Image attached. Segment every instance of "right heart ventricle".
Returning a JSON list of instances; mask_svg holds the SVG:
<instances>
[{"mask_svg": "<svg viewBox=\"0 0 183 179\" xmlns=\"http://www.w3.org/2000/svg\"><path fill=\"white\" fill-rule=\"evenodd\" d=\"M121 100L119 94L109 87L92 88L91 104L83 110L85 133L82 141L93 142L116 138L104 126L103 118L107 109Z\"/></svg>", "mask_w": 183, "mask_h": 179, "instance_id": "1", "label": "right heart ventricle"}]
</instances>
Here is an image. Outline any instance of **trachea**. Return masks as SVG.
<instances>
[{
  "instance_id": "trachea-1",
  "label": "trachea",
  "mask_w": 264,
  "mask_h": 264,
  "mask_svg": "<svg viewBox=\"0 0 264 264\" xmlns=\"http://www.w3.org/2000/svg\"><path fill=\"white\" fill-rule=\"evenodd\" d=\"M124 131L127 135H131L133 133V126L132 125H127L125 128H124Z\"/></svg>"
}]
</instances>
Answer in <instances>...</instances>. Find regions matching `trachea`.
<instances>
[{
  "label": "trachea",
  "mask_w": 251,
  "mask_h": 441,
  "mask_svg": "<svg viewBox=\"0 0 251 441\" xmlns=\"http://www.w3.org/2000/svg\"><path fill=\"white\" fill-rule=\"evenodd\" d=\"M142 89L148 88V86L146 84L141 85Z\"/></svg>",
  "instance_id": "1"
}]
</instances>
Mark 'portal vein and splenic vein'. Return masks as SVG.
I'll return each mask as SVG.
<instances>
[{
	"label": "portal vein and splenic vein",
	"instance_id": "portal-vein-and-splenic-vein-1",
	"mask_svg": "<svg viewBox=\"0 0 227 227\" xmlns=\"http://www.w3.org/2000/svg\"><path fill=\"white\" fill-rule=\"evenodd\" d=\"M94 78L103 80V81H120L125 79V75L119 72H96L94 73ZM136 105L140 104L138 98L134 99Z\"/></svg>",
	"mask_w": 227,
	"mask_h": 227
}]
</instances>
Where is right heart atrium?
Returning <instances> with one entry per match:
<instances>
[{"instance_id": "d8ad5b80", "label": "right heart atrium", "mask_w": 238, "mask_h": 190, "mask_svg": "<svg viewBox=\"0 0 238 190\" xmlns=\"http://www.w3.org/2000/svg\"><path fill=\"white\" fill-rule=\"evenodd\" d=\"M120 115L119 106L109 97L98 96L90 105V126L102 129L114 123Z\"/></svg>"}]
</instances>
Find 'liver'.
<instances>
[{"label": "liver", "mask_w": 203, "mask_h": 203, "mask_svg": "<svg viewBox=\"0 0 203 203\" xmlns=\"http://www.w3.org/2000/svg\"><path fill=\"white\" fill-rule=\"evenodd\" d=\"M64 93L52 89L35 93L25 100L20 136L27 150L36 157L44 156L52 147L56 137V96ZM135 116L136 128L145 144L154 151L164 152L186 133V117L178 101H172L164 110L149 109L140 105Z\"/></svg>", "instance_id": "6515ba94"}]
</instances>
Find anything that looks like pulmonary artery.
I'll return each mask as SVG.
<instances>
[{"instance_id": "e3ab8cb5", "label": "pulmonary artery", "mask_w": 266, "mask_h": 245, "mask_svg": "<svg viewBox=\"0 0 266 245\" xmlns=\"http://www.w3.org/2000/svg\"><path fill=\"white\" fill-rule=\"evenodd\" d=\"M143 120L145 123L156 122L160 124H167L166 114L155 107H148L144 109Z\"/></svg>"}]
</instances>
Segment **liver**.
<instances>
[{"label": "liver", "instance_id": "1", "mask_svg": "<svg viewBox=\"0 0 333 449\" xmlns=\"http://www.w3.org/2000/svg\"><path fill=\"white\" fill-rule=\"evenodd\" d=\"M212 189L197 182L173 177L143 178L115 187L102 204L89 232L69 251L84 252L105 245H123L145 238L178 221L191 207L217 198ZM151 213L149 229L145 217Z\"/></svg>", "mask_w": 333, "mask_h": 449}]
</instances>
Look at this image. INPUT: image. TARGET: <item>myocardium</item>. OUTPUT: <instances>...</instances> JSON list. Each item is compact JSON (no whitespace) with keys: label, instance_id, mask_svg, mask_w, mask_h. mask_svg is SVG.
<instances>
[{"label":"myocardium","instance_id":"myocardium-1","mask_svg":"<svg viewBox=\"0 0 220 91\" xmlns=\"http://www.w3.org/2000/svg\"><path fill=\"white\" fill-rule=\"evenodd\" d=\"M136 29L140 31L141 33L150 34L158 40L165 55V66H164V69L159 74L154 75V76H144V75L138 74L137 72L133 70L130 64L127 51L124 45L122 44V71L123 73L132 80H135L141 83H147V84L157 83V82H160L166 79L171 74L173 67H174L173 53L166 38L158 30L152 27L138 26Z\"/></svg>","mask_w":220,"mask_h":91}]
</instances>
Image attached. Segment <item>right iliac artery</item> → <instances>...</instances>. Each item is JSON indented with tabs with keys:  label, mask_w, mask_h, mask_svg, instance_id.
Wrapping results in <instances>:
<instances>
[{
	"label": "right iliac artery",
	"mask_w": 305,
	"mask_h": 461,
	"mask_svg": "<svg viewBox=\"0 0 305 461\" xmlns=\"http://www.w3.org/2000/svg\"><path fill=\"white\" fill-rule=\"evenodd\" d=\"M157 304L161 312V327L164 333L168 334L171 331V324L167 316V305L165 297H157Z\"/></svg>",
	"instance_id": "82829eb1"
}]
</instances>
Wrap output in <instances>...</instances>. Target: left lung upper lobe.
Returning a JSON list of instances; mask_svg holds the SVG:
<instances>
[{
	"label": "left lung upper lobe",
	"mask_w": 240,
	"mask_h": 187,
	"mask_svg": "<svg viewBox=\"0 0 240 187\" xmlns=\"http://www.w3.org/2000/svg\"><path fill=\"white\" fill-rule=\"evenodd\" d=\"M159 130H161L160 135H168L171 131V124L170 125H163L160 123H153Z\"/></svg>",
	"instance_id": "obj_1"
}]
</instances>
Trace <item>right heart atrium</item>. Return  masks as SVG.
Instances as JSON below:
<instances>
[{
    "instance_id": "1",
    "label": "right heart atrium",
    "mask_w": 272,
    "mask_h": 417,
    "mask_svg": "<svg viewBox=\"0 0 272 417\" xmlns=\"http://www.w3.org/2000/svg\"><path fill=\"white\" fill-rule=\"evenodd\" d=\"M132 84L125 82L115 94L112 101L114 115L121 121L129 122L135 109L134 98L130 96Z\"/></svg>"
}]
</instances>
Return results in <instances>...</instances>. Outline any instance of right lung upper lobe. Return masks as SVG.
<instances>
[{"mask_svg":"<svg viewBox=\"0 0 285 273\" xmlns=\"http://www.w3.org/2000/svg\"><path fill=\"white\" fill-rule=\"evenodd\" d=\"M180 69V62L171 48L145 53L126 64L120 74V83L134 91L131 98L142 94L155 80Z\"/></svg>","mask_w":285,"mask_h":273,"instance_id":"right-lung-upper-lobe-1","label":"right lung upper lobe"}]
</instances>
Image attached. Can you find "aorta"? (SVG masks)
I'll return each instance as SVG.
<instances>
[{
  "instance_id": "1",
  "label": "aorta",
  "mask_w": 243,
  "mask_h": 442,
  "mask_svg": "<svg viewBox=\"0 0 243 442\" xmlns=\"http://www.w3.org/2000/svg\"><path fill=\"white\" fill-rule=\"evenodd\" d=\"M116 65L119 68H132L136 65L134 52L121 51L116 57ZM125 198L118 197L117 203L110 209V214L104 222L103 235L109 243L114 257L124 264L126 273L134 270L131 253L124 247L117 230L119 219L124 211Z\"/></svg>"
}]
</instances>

• Work request: This calls for repeating all of the records, character for character.

• Answer below:
Image attached. Segment every instance of "right heart ventricle".
Returning a JSON list of instances; mask_svg holds the SVG:
<instances>
[{"mask_svg": "<svg viewBox=\"0 0 183 179\" xmlns=\"http://www.w3.org/2000/svg\"><path fill=\"white\" fill-rule=\"evenodd\" d=\"M121 100L119 94L109 87L92 88L91 104L83 110L85 133L82 141L93 142L116 138L104 126L103 118L107 109Z\"/></svg>", "mask_w": 183, "mask_h": 179, "instance_id": "1", "label": "right heart ventricle"}]
</instances>
Here is an image. Outline any instance of **trachea**. Return masks as SVG.
<instances>
[{
  "instance_id": "trachea-1",
  "label": "trachea",
  "mask_w": 264,
  "mask_h": 264,
  "mask_svg": "<svg viewBox=\"0 0 264 264\" xmlns=\"http://www.w3.org/2000/svg\"><path fill=\"white\" fill-rule=\"evenodd\" d=\"M124 131L127 135H131L133 133V126L132 125H127L125 128H124Z\"/></svg>"
}]
</instances>
Answer in <instances>...</instances>. Find regions matching `trachea`.
<instances>
[{
  "label": "trachea",
  "mask_w": 251,
  "mask_h": 441,
  "mask_svg": "<svg viewBox=\"0 0 251 441\" xmlns=\"http://www.w3.org/2000/svg\"><path fill=\"white\" fill-rule=\"evenodd\" d=\"M142 89L148 88V86L146 84L141 85Z\"/></svg>",
  "instance_id": "1"
}]
</instances>
Mark 'portal vein and splenic vein'. Return masks as SVG.
I'll return each mask as SVG.
<instances>
[{
	"label": "portal vein and splenic vein",
	"instance_id": "portal-vein-and-splenic-vein-1",
	"mask_svg": "<svg viewBox=\"0 0 227 227\" xmlns=\"http://www.w3.org/2000/svg\"><path fill=\"white\" fill-rule=\"evenodd\" d=\"M94 78L103 80V81H120L125 79V75L119 72H96L94 73ZM136 105L140 104L138 98L134 99Z\"/></svg>",
	"mask_w": 227,
	"mask_h": 227
}]
</instances>
Where is right heart atrium?
Returning <instances> with one entry per match:
<instances>
[{"instance_id": "d8ad5b80", "label": "right heart atrium", "mask_w": 238, "mask_h": 190, "mask_svg": "<svg viewBox=\"0 0 238 190\" xmlns=\"http://www.w3.org/2000/svg\"><path fill=\"white\" fill-rule=\"evenodd\" d=\"M120 115L119 106L109 97L98 96L90 105V126L102 129L114 123Z\"/></svg>"}]
</instances>
Find 'liver'.
<instances>
[{"label": "liver", "mask_w": 203, "mask_h": 203, "mask_svg": "<svg viewBox=\"0 0 203 203\" xmlns=\"http://www.w3.org/2000/svg\"><path fill=\"white\" fill-rule=\"evenodd\" d=\"M64 93L52 89L35 93L25 100L20 136L27 150L36 157L44 156L52 147L56 137V96ZM135 116L136 128L145 144L154 151L164 152L186 133V117L178 101H172L164 110L149 109L140 105Z\"/></svg>", "instance_id": "6515ba94"}]
</instances>
Find anything that looks like pulmonary artery.
I'll return each mask as SVG.
<instances>
[{"instance_id": "e3ab8cb5", "label": "pulmonary artery", "mask_w": 266, "mask_h": 245, "mask_svg": "<svg viewBox=\"0 0 266 245\" xmlns=\"http://www.w3.org/2000/svg\"><path fill=\"white\" fill-rule=\"evenodd\" d=\"M143 120L145 123L156 122L160 124H167L166 114L155 107H148L144 109Z\"/></svg>"}]
</instances>
Segment **liver**.
<instances>
[{"label": "liver", "instance_id": "1", "mask_svg": "<svg viewBox=\"0 0 333 449\" xmlns=\"http://www.w3.org/2000/svg\"><path fill=\"white\" fill-rule=\"evenodd\" d=\"M212 189L197 182L173 177L143 178L115 187L102 204L89 232L69 251L84 252L105 245H123L145 238L178 221L191 207L217 198ZM151 213L149 229L145 217Z\"/></svg>", "mask_w": 333, "mask_h": 449}]
</instances>
Look at this image. INPUT: image. TARGET: <item>myocardium</item>. OUTPUT: <instances>...</instances> JSON list. Each item is compact JSON (no whitespace) with keys: label, instance_id, mask_svg, mask_w, mask_h. mask_svg is SVG.
<instances>
[{"label":"myocardium","instance_id":"myocardium-1","mask_svg":"<svg viewBox=\"0 0 220 91\" xmlns=\"http://www.w3.org/2000/svg\"><path fill=\"white\" fill-rule=\"evenodd\" d=\"M136 29L140 31L141 33L150 34L158 40L165 55V66H164V69L159 74L154 75V76H144V75L138 74L137 72L133 70L130 64L127 51L124 45L122 44V71L123 73L132 80H135L141 83H147V84L157 83V82H160L166 79L171 74L173 67H174L173 53L166 38L158 30L152 27L138 26Z\"/></svg>","mask_w":220,"mask_h":91}]
</instances>
Image attached. Segment <item>right iliac artery</item> → <instances>...</instances>. Each item is JSON indented with tabs with keys:  label, mask_w, mask_h, mask_svg, instance_id.
Wrapping results in <instances>:
<instances>
[{
	"label": "right iliac artery",
	"mask_w": 305,
	"mask_h": 461,
	"mask_svg": "<svg viewBox=\"0 0 305 461\" xmlns=\"http://www.w3.org/2000/svg\"><path fill=\"white\" fill-rule=\"evenodd\" d=\"M157 304L161 312V327L164 333L168 334L171 331V324L167 316V305L165 297H157Z\"/></svg>",
	"instance_id": "82829eb1"
}]
</instances>
Wrap output in <instances>...</instances>. Target: left lung upper lobe.
Returning a JSON list of instances; mask_svg holds the SVG:
<instances>
[{
	"label": "left lung upper lobe",
	"mask_w": 240,
	"mask_h": 187,
	"mask_svg": "<svg viewBox=\"0 0 240 187\" xmlns=\"http://www.w3.org/2000/svg\"><path fill=\"white\" fill-rule=\"evenodd\" d=\"M159 130H161L160 135H168L171 131V124L170 125H163L160 123H153Z\"/></svg>",
	"instance_id": "obj_1"
}]
</instances>
Trace <item>right heart atrium</item>. Return  masks as SVG.
Instances as JSON below:
<instances>
[{
    "instance_id": "1",
    "label": "right heart atrium",
    "mask_w": 272,
    "mask_h": 417,
    "mask_svg": "<svg viewBox=\"0 0 272 417\" xmlns=\"http://www.w3.org/2000/svg\"><path fill=\"white\" fill-rule=\"evenodd\" d=\"M132 84L125 82L115 94L112 101L114 115L121 121L129 122L135 109L134 98L130 96Z\"/></svg>"
}]
</instances>
Return results in <instances>...</instances>. Outline any instance of right lung upper lobe. Return masks as SVG.
<instances>
[{"mask_svg":"<svg viewBox=\"0 0 285 273\" xmlns=\"http://www.w3.org/2000/svg\"><path fill=\"white\" fill-rule=\"evenodd\" d=\"M180 69V62L171 48L145 53L126 64L120 74V83L134 91L131 98L142 94L155 80Z\"/></svg>","mask_w":285,"mask_h":273,"instance_id":"right-lung-upper-lobe-1","label":"right lung upper lobe"}]
</instances>
Image attached. Can you find "aorta"? (SVG masks)
I'll return each instance as SVG.
<instances>
[{
  "instance_id": "1",
  "label": "aorta",
  "mask_w": 243,
  "mask_h": 442,
  "mask_svg": "<svg viewBox=\"0 0 243 442\" xmlns=\"http://www.w3.org/2000/svg\"><path fill=\"white\" fill-rule=\"evenodd\" d=\"M116 65L119 68H132L136 65L134 52L121 51L116 57ZM125 198L118 197L117 203L110 209V214L104 222L103 235L109 243L114 257L124 264L126 273L134 270L131 253L124 247L117 230L119 219L124 211Z\"/></svg>"
}]
</instances>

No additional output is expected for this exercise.